Why had it never occurred to me to combine the two?
While I’ve made risotto with quinoa and barley before, making it with steel cut oats creates a far more similar texture to actual risotto. When the starch releases from the oats, it pulls the grains together – much like Arborio rice does when it releases its starches. As an added bonus, the wholesome, nutty grains makes for a far healthier version – especially since there’s no need to add any Parmesan.
What struck me the most, however, was how well the oats paired with the savory mushrooms and ribbons of spinach that I added in for something green. For years I’ve been eating my oatmeal with sweet fruit, nuts or nut butter. I never imagined that it could taste so good using food items from the other end of the flavor spectrum.
I did, however, imagine that the ris-oat-o would be even better topped with a fried egg. Particularly one that has been delicately fried on both sides so that the yolk is perfectly runny and the white is perfectly set.
It’s pure genius, I tell you. Pure delicious genius.

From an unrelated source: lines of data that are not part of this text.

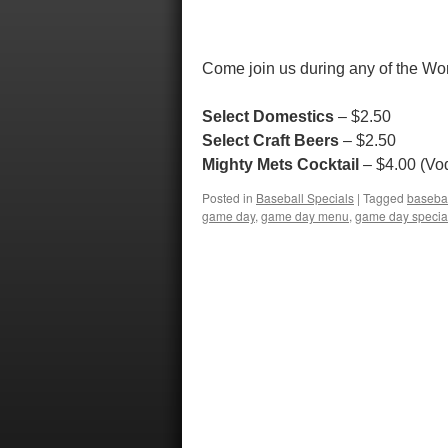
Come join us during any of the Wor
Select Domestics
– $2.50
Select Craft Beers
– $2.50
Mighty Mets Cocktail
– $4.00 (Vod
Posted in
Baseball Specials
|
Tagged
baseba
game day
,
game day menu
,
game day specia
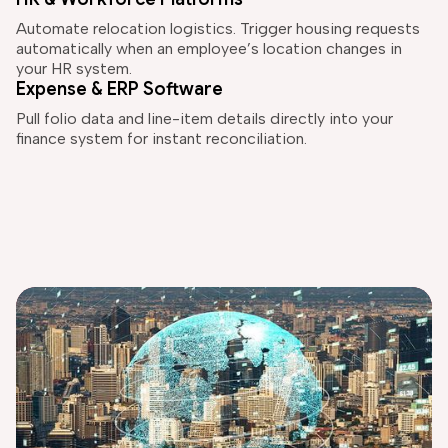
Automate relocation logistics. Trigger housing requests
automatically when an employee’s location changes in
your HR system.
Expense & ERP Software
Pull folio data and line-item details directly into your
finance system for instant reconciliation.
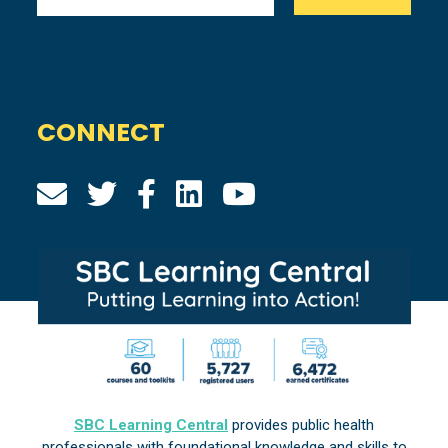
CONNECT
SBC Learning Central
provides public health
professionals with foundational knowledge and skills to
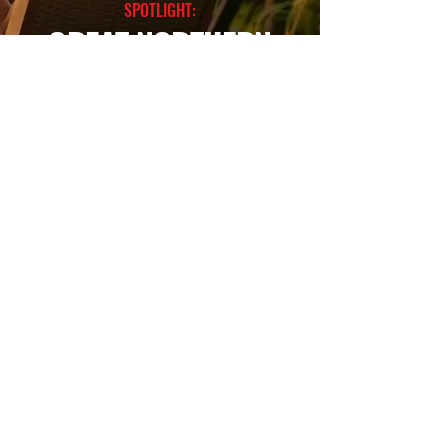
SPOTLIGHT:
GREAT NORTHERN
SEE MORE
contact@dreamscreenaustralia.com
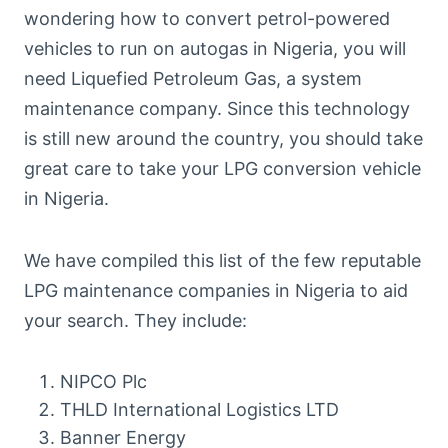
wondering how to convert petrol-powered
vehicles to run on autogas in Nigeria, you will
need Liquefied Petroleum Gas, a system
maintenance company. Since this technology
is still new around the country, you should take
great care to take your LPG conversion vehicle
in Nigeria.
We have compiled this list of the few reputable
LPG maintenance companies in Nigeria to aid
your search. They include:
NIPCO Plc
THLD International Logistics LTD
Banner Energy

Mushroom and Spinach Ris-oat-o
Adapted from TasteSpotting
Adaptations: I used more fresh thyme (that I removed from the sprigs), omitted the bay leaf, added spinach, and sautéed the mushrooms in a little Marsala wine. I also slightly reduced the amount of oats in proportion to the mushrooms, and finished the dish with a drizzle of balsamic vinegar. The oatmeal also took longer for me to cook than the recipe instructed so I adjusted the cooking time below.
1/3 cup finely diced onion
1 clove garlic, minced
2-3 sprigs fresh thyme, leaves removed
1/3 cup steel cut oats
2 cups chicken broth
1 cup shiitakes, baby bella mushrooms
2 tablespoons dry Marsala wine
1 cup spinach
Salt, pepper to taste
Balsamic vinegar to finish
Optional fried egg
Heat splash of olive oil in small saucepan over medium heat. Add onions and sauté until translucent, about 5 minutes. Add minced garlic and cook until garlic is cooked, about 3 minutes.

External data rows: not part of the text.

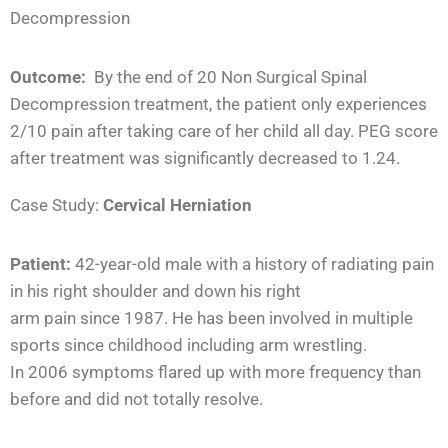
Decompression
Outcome:
By the end of 20 Non Surgical Spinal
Decompression treatment, the patient only experiences
2/10 pain after taking care of her child all day. PEG score
after treatment was significantly decreased to 1.24.
Case Study:
Cervical Herniation
Patient:
42-year-old male with a history of radiating pain
in his right shoulder and down his right
arm pain since 1987. He has been involved in multiple
sports since childhood including arm wrestling.
In 2006 symptoms flared up with more frequency than
before and did not totally resolve.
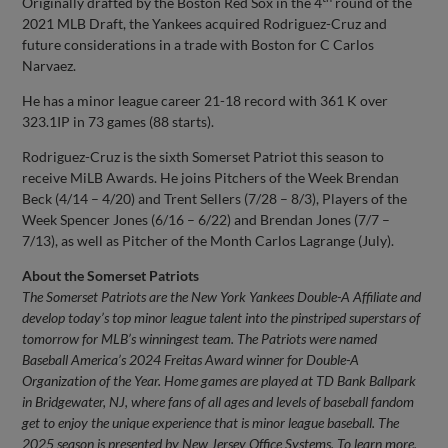
Originally drafted by the Boston Red Sox in the 4
round of the
2021 MLB Draft, the Yankees acquired Rodriguez-Cruz and
future considerations in a trade with Boston for C Carlos
Narvaez.
He has a minor league career 21-18 record with 361 K over
323.1IP in 73 games (88 starts).
Rodriguez-Cruz is the sixth Somerset Patriot this season to
receive MiLB Awards. He joins Pitchers of the Week Brendan
Beck (4/14 – 4/20) and Trent Sellers (7/28 – 8/3), Players of the
Week Spencer Jones (6/16 – 6/22) and Brendan Jones (7/7 –
7/13), as well as Pitcher of the Month Carlos Lagrange (July).
About the Somerset Patriots
The Somerset Patriots are the New York Yankees Double-A Affiliate and
develop today’s top minor league talent into the pinstriped superstars of
tomorrow for MLB’s winningest team. The Patriots were named
Baseball America’s 2024 Freitas Award winner for Double-A
Organization of the Year. Home games are played at TD Bank Ballpark
in Bridgewater, NJ, where fans of all ages and levels of baseball fandom
get to enjoy the unique experience that is minor league baseball.
The
2025 season is presented by New Jersey Office Systems.
To learn more,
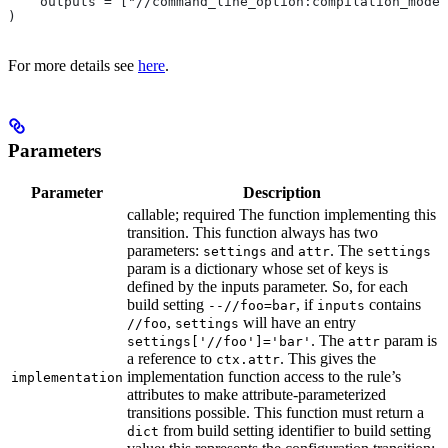
    outputs = ["//command_line_option:compilation_mode"
)
For more details see
here
.
Parameters
Parameter
Description
callable; required The function implementing this
transition. This function always has two
parameters:
and
. The
settings
attr
settings
param is a dictionary whose set of keys is
defined by the inputs parameter. So, for each
build setting
, if
contains
--//foo=bar
inputs
,
will have an entry
//foo
settings
. The
param is
settings['//foo']='bar'
attr
a reference to
. This gives the
ctx.attr
implementation function access to the rule’s
implementation
attributes to make attribute-parameterized
transitions possible. This function must return a
from build setting identifier to build setting
dict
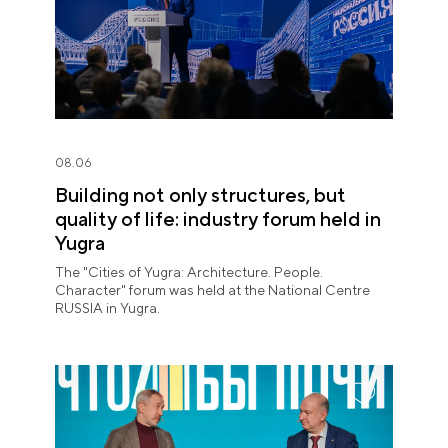
08.06
Building not only structures, but
quality of life: industry forum held in
Yugra
The "Cities of Yugra: Architecture. People.
Character" forum was held at the National Centre
RUSSIA in Yugra.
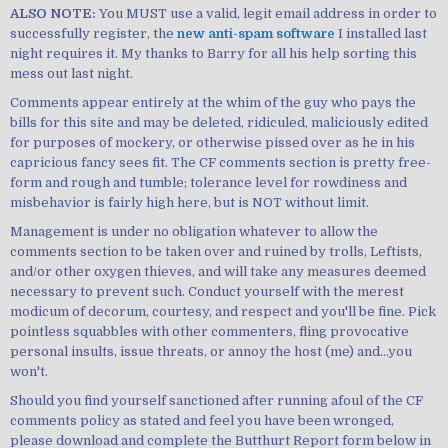
ALSO NOTE:
You MUST use a valid, legit email address in order to
successfully register, the
new anti-spam software
I installed last
night requires it. My thanks to Barry for all his help sorting this
mess out last night.
Comments appear entirely at the whim of the guy who pays the
bills for this site and may be deleted, ridiculed, maliciously edited
for purposes of mockery, or otherwise pissed over as he in his
capricious fancy sees fit. The CF comments section is pretty free-
form and rough and tumble; tolerance level for rowdiness and
misbehavior is fairly high here, but is NOT without limit.
Management is under no obligation whatever to allow the
comments section to be taken over and ruined by trolls, Leftists,
and/or other oxygen thieves, and will take any measures deemed
necessary to prevent such. Conduct yourself with the merest
modicum of decorum, courtesy, and respect and you'll be fine. Pick
pointless squabbles with other commenters, fling provocative
personal insults, issue threats, or annoy the host (me) and...you
won't.
Should you find yourself sanctioned after running afoul of the CF
comments policy as stated and feel you have been wronged,
please download and complete the Butthurt Report form below in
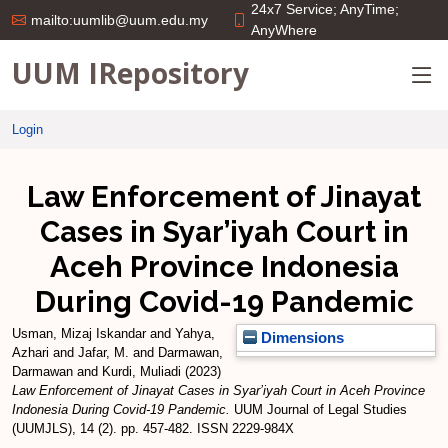
24x7 Service; AnyTime;
mailto:uumlib@uum.edu.my
AnyWhere
UUM IRepository
Login
Law Enforcement of Jinayat
Cases in Syar’iyah Court in
Aceh Province Indonesia
During Covid-19 Pandemic
Usman, Mizaj Iskandar
and
Yahya,
Dimensions
Azhari
and
Jafar, M.
and
Darmawan,
Darmawan
and
Kurdi, Muliadi
(2023)
Law Enforcement of Jinayat Cases in Syar’iyah Court in Aceh Province
Indonesia During Covid-19 Pandemic.
UUM Journal of Legal Studies
(UUMJLS), 14 (2). pp. 457-482. ISSN 2229-984X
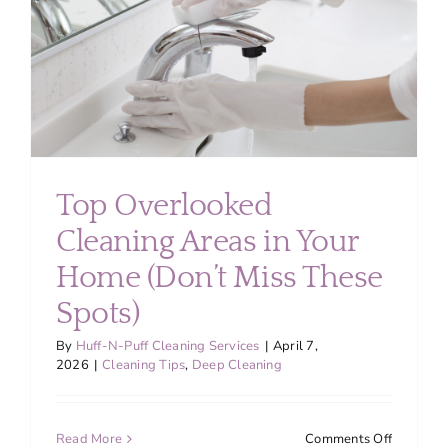
Value
Top Overlooked
Cleaning Areas in Your
Home (Don’t Miss These
Spots)
By
Huff-N-Puff Cleaning Services
|
April 7,
2026
|
Cleaning Tips
,
Deep Cleaning
on
Read More
Comments Off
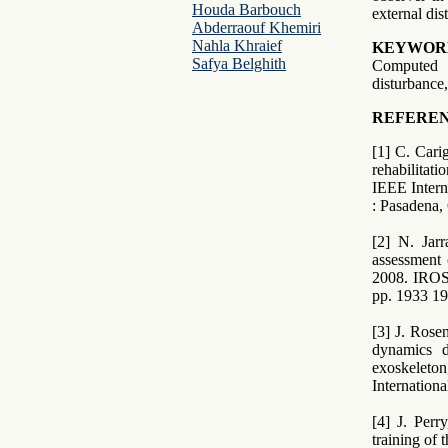
Houda Barbouch
external dis
Abderraouf Khemiri
Nahla Khraief
KEYWOR
Safya Belghith
Computed 
disturbanc
REFEREN
[1] C. Cari
rehabilitat
IEEE Intern
: Pasadena,
[2] N. Jarr
assessment 
2008. IROS
pp. 1933 19
[3] J. Rose
dynamics d
exoskeleto
Internation
[4] J. Perr
training of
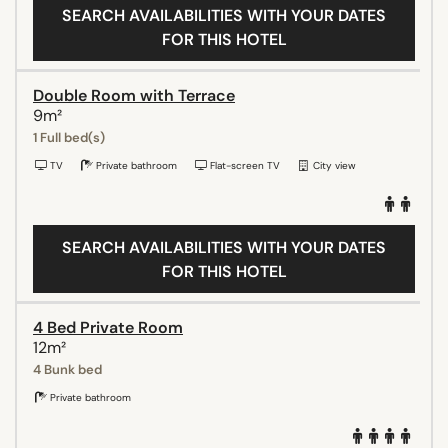
SEARCH AVAILABILITIES WITH YOUR DATES
FOR THIS HOTEL
Double Room with Terrace
9m²
1 Full bed(s)
TV
Private bathroom
Flat-screen TV
City view
SEARCH AVAILABILITIES WITH YOUR DATES
FOR THIS HOTEL
4 Bed Private Room
12m²
4 Bunk bed
Private bathroom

Add the half the fresh thyme leaves, oats, and chicken broth to the saucepan. Bring to boil, then turn down heat to low. Simmer, stirring often, until oats are cooked through, about 30-35 minutes. Do not leave the kitchen (according to Sarah, burned oats are not a good thing). If the oats start to get too thick, stir in more chicken stock, about ¼ cup at a time.

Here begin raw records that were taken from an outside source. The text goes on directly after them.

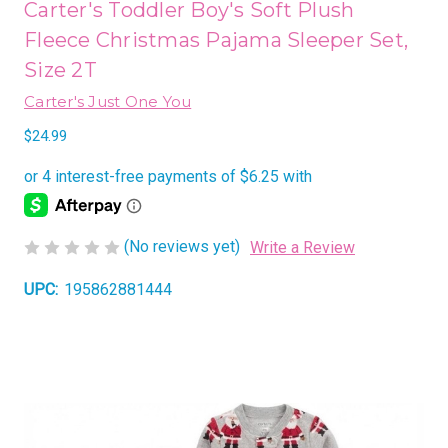
Carter's Toddler Boy's Soft Plush
Fleece Christmas Pajama Sleeper Set,
Size 2T
Carter's Just One You
$24.99
(No reviews yet)
Write a Review
UPC:
195862881444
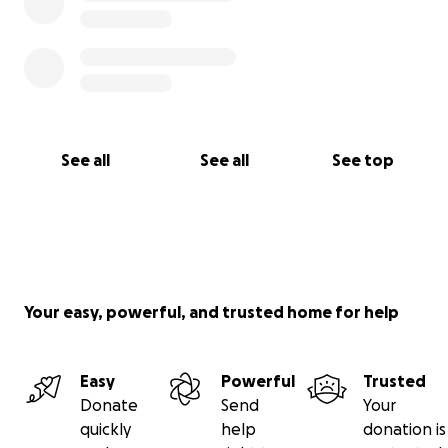
See all
See all
See top
Your easy, powerful, and trusted home for help
Easy
Powerful
Trusted
Donate
Send
Your
quickly
help
donation is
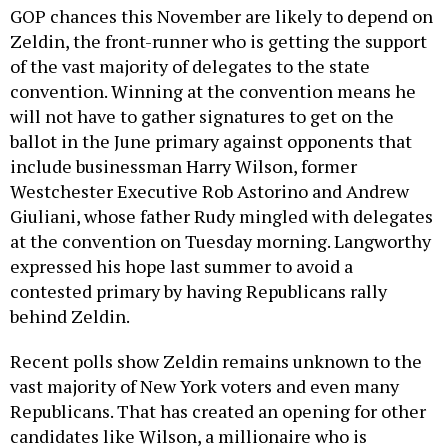
GOP chances this November are likely to depend on
Zeldin, the front-runner who is getting the support
of the vast majority of delegates to the state
convention. Winning at the convention means he
will not have to gather signatures to get on the
ballot in the June primary against opponents that
include businessman Harry Wilson, former
Westchester Executive Rob Astorino and Andrew
Giuliani, whose father Rudy mingled with delegates
at the convention on Tuesday morning. Langworthy
expressed his hope last summer to avoid a
contested primary by having Republicans rally
behind Zeldin.
Recent polls show Zeldin remains unknown to the
vast majority of New York voters and even many
Republicans. That has created an opening for other
candidates like Wilson, a millionaire who is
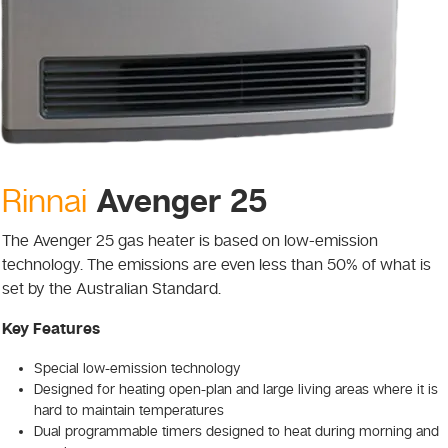
Avenger 25
Rinnai
The Avenger 25 gas heater is based on low-emission
technology. The emissions are even less than 50% of what is
set by the Australian Standard.
Key Features
Special low-emission technology
Designed for heating open-plan and large living areas where it is
hard to maintain temperatures
Dual programmable timers designed to heat during morning and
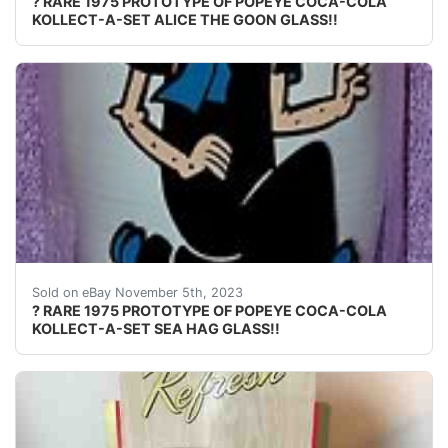
? RARE 1975 PROTOTYPE OF POPEYE COCA-COLA
KOLLECT-A-SET ALICE THE GOON GLASS!!
eBay Welcome to Mike's Weekly Treasures!!! PLEASE CHE
Sold on eBay November 5th, 2023
? RARE 1975 PROTOTYPE OF POPEYE COCA-COLA
KOLLECT-A-SET SEA HAG GLASS!!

While the oats are simmering, heat a splash of olive oil in medium sauté pan. Add fresh mushrooms and sauté with the rest of the thyme and the Marsala wine until mushrooms are browned, about 5 minutes. Season with salt and pepper to taste, set aside.
Reheat the pan and briefly sauté the spinach until just wilted. Remove with a slotted spoon and then place on a paper towel to absorb and excess liquid.
When oats are cooked, stir in browned mushrooms and spinach. Taste and adjust seasoning with salt and pepper.
Serve hot, garnish with fresh thyme and optional balsamic vinegar. Can also top with a perfectly fried egg.